Cunningham’s working group has explored on- and off-campus locations for a new arena, according to sources. The possibility of housing men’s and women’s basketball together in one arena has been among the considerations, along with increasing revenue by hosting non-UNC basketball events there, according to a sources.
“It is all still very much a work in progress,” UNC Board of Trustees chair John Preyer told Inside Carolina in January. “There is obviously a strong constituency that would like to see the current location stay the same, but what is crystal clear is that we need more suites and a greater fan experience leading up to the game and a greater utilization of our resources in a way that benefits the game day and fan experience.

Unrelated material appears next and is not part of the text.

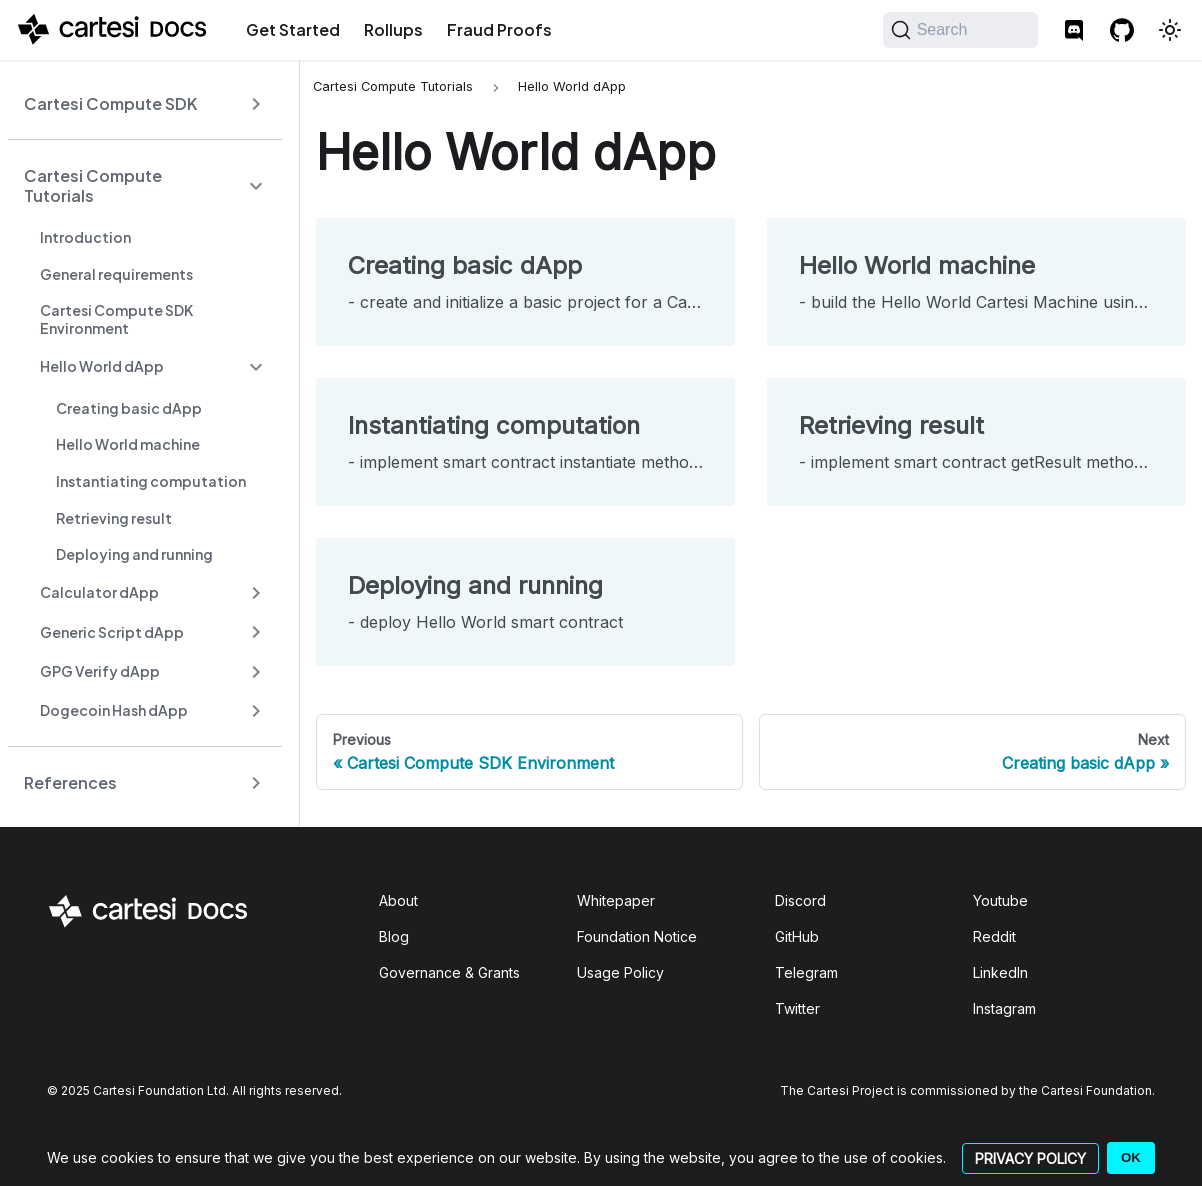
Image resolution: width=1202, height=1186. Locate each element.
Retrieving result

“One recommendation that I found especially interesting did not come from this working group but from someone who is a fan and suggested you take out an end zone section of the Dean Dome, build luxury suites there, and in effect, have a tailgate in that area before the game, starting at lunchtime before an evening game, show old game videos, have former players there and make it an experience to go to the game. We’re a long way from that right now. I also don’t think you can completely rule out a new facility in a new location. Obviously, the cost of that is a considerable challenge but needs to be looked at.”
One pivotal discussion point, according to sources, is the impact of renovations or a new arena on the approximately 5,500 private seat licenses that remain from the original financing campaign that funded the Smith Center’s build in the 1980s. Those private seat licenses were sold with two generations of Tar Heel supporters in mind, posing a challenging topic to address.
UNC last renovated the Smith Center in 2016. That $4.2-million project included a separate locker room for players, coaches, and staff, new shower facilities and an updated players’ lounge. Other additions included a nutrition station, therapy areas, a media room and team meeting space.
Greg Barnes of Inside Carolina contributed to this report.